I am still in the process of mending from a recent break up of a long term relationship. This has been especially weird as it was my first break up in which a good many photos, messages, and friends were on Facebook (mid 30s). I haven't said a word about the break up online (and neither has he) and found myself deleting photos, entire albums of our vacations, status messages about the birthday party he surprised me with, staring at mutual friends and wondering what to do about it....But the kicker for me was when he changed his relationship status to "single" and just how many people *liked* it. It was such kick in the teeth for me because some people were giddy about it in a "whoo hoo! I liked her but now you can date me!" or "we can drink every single night!". Or other were people I knew liked me and still approved of the relationship change. I just hid my status so no one could see it. I find I always learn how to conduct myself after mistakes and this one has been a doozy. (And no, still haven't defriended him...seems I am bit of a masochist.)
Both of you have been admirably adult -- and I would urge you to try not to be upset by the "liking" of his single status. The Facebook like is a clumsy and complicated thing -- and often people use it to mean, "I see this. I acknowledge it. I'm here for you."

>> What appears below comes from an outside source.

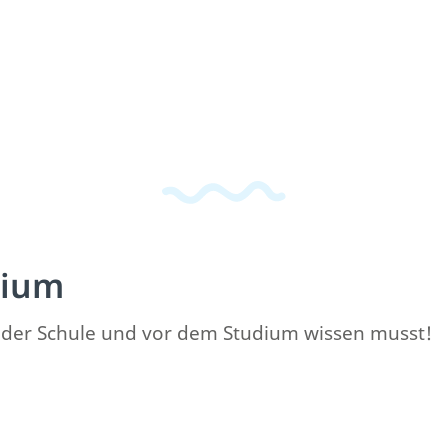
dium
ach der Schule und vor dem Studium wissen musst!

You know how, in real life, some people are prone to give long speeches of encouragment, and some people are prone to just offer a hug of condolence? It's like that. The people who "liked" his status change are the people who wanted to show their sympathy, but couldn't think of anything to write on his page. The "Like" was their hug. It had nothing to do with you.
And I'm sorry.
Actually, it's even more confusing: you're allowed to edit a post you make on someone else's wall/feed for a certain amount of time after posting it. But you're not able to edit the text of something you post on your own status. Very odd indeed.
Right, right. This.
Yeah, it's cyberbullying. What she did was rude, but what the twittersphere is doing is scary, socially and possibly professionally damaging and designed to harass and intimidate, if not actually result in physical harm. And if you think about the socially-accepted smack talk of sports fandom, what she did was still rude, but hardly that egregious. But even if it was egregious, it still didn't harm Smith or show a pattern of harassment against him. There's a big difference between being rude and bullying someone.
Posting. I think this just about covers it.
...also has Mister Rogers.
What else do we need, really?
All right, I'm going to go ahead and wrap up now, a bit early, because I fear the impending end of my Internet access is about to shut me down anyhow.